Jednak ostatecznie rząd węgierski nie „wyjaśnił” pozycji uniwersytetu w krajowym systemie prawnym. Co gorsza, poprzez wypchnięcie uczelni poza granice kraju Orbán stworzył precedens dla innych przywódców państw UE o podobnych poglądach. Pięć dni po tym jak CEU zainaugurował otwarcie kampusu w Wiedniu, Węgry i Polska zawetowały europejską rezolucję przewidującą sporządzanie przez Komisję Europejską rocznego raportu dotyczącego stanu praworządności w krajach Unii Europejskiej.
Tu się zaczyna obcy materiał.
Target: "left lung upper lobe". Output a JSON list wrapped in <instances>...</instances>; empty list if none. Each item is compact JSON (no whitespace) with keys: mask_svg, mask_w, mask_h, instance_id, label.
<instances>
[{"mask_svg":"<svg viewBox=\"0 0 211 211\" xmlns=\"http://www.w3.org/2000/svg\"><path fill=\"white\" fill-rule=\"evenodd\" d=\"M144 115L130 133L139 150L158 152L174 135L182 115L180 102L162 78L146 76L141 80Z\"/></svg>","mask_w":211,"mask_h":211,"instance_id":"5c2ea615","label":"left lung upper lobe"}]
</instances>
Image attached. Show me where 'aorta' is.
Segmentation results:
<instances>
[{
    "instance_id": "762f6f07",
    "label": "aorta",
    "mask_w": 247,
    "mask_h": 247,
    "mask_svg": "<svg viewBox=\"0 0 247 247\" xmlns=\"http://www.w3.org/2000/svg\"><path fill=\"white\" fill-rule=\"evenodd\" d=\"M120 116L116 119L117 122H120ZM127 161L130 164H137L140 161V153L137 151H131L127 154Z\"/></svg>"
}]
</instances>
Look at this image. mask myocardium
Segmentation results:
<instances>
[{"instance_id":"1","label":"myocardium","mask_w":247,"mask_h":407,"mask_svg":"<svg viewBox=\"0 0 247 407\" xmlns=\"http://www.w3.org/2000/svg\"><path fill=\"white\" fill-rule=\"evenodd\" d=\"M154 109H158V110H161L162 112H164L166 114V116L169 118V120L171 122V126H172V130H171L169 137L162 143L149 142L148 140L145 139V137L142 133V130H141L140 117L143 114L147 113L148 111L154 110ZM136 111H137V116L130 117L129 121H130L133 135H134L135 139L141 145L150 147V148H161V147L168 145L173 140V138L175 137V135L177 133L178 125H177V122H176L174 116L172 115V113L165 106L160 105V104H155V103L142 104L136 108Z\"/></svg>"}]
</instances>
Usunięcie Uniwersytetu Środkowoeuropejskiego z Węgier uwypukla dwie rzeczywistości w Unii Europejskiej. Po pierwsze, pomimo katastrofalnej próby podjętej przez brytyjskich konserwatystów w celu przywrócenia „suwerenności” w drodze brexitu i porażki nieco łagodniejszych partii optujących za „suwerennością” w majowych wyborach do Parlamentu Europejskiego, rządy w Polsce i na Węgrzech nadal stoją pod populistyczno-narodową flagą. Dla nich nie liczą się swobody gospodarcze bronione przez Komisję i Trybunał Sprawiedliwości Unii Europejskiej, lecz raczej wolność rządów w zakresie naruszania unijnych przepisów.
W rzeczywistości nękanie CEU przez rząd Orbána jest po prostu jednym z wielu ataków na wolności i polityczne prawa obywateli Węgier. Brak zdolności instytucji Unii Europejskiej do zatrzymania ataków Orbána na niezawisłość sądów oraz na wolność nauki i mediów pokazuje instytucjonalny brak równowagi w ramach Wspólnoty.
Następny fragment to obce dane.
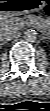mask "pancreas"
I'll return each mask as SVG.
<instances>
[{
	"label": "pancreas",
	"instance_id": "pancreas-1",
	"mask_svg": "<svg viewBox=\"0 0 50 111\" xmlns=\"http://www.w3.org/2000/svg\"><path fill=\"white\" fill-rule=\"evenodd\" d=\"M28 22V19L11 18L3 22L4 28H21Z\"/></svg>",
	"mask_w": 50,
	"mask_h": 111
}]
</instances>
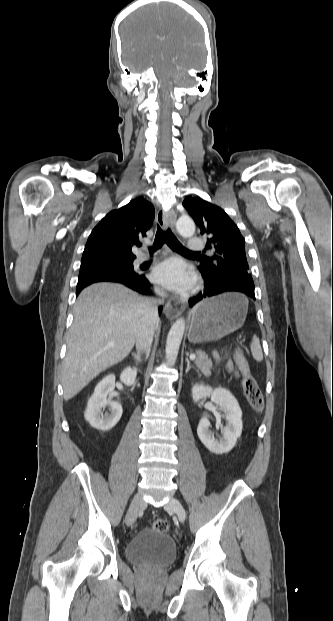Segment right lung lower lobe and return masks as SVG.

Unia Europejska może zastosować sankcje wobec państw członkowskich za ograniczanie swobód gospodarczych, ma także uprawnienia umożliwiające nałożenie wymogów finansowych i ekonomicznych na państwa członkowskie, większe aniżeli posiadają amerykańskie władze federalne w stosunku do 50 stanów. Unia może na przykład ograniczyć zakres podejmowania demokratycznych decyzji odnośnie do kwestii budżetowych przez państwa członkowskie, może także ograniczyć prawo do strajku.
Jednak Unia Europejska posiada zdecydowanie mniej władzy, by bronić praw innych, niż pozagospodarcze. Znawca prawa Dimitry Kochenov, twierdzi, że „demokracja” Unii Europejskiej – choć tak wychwalana w tekstach prawnych – jest „raczej kruchą fasadą czegoś innego, chroniącą (unijny – przyp. red.) rynek przed obywatelami, a nie obywateli przed rynkiem”.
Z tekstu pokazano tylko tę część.